Iran keeps Nobel laureate in prison despite fatal health decline

The family of Narges Mohammadi, the Iranian human‑rights activist who was awarded the 2023 Nobel Peace Prize while incarcerated, has publicly warned that keeping her in Zanjan central prison constitutes a de facto death sentence because she has been denied any medical leave despite a rapid and alarming decline in her health. According to her lawyers, the 54‑year‑old activist has suffered a suspected heart attack and a loss of nearly twenty kilograms, a deterioration that appears to have been ignored by prison authorities who continue to treat her as a routine detainee rather than a gravely ill prisoner entitled to urgent care.

Mohammadi was briefly released on health grounds in 2024, a decision that was reversed when she was re‑arrested in December 2025 during a memorial service for a fellow activist, subsequently being transferred to the notoriously overcrowded Zanjan facility in north‑west Iran, where the current health crisis has unfolded.

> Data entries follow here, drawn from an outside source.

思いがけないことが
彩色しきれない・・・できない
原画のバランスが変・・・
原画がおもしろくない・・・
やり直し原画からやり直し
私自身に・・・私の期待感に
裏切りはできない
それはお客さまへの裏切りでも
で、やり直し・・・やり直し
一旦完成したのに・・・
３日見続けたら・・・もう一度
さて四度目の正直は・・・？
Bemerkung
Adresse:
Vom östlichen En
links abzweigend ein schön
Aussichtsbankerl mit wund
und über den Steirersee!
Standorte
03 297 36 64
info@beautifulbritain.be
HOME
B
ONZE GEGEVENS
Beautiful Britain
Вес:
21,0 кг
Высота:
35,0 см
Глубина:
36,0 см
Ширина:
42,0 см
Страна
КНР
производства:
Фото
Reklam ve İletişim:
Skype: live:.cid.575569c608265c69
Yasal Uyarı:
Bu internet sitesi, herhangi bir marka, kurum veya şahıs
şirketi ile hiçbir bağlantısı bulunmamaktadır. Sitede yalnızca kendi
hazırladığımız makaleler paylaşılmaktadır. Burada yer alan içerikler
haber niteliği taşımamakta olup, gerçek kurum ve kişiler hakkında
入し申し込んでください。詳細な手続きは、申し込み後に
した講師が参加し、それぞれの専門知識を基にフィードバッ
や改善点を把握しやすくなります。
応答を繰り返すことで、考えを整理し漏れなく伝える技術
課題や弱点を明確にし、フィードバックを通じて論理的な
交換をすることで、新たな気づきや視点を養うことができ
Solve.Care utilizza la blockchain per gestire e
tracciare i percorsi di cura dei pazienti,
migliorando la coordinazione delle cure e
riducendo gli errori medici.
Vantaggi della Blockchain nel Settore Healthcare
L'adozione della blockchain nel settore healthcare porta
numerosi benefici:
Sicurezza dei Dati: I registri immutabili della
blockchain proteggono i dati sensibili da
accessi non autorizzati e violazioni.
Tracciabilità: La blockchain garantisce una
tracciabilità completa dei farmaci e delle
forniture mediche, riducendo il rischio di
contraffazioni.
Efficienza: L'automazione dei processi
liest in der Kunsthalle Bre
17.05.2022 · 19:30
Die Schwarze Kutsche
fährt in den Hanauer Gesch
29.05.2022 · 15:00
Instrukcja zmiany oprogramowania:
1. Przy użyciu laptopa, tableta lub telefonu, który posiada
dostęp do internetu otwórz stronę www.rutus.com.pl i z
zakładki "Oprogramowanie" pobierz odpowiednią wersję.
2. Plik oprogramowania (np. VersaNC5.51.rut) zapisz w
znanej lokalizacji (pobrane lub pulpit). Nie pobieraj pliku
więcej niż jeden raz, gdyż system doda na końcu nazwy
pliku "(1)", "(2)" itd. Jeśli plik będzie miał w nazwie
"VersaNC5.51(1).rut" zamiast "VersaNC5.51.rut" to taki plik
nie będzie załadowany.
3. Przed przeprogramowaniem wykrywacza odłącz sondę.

Requests submitted by her legal representatives for a temporary transfer to a medical ward or for the provision of basic cardiac monitoring have been repeatedly rejected by prison officials, who cite procedural formalities while the activist’s weight loss approaches a level that would normally trigger emergency intervention under international standards.

The episode, which mirrors a broader pattern of Iranian authorities employing vague health‑related pretexts to justify the continued detention of dissenting voices, exposes a systemic failure to reconcile punitive incarceration with even the most basic obligations of humane treatment, thereby rendering the legal framework ostensibly protective yet functionally impotent. Consequently, the insistence on keeping Mohammadi behind bars despite medical evidence that her condition is rapidly approaching fatality not only illustrates the disjunction between Iran’s publicized commitments to human‑rights norms and the reality of its penal practices, but also underscores the predictable outcome of a system that prioritises political control over the preservation of life.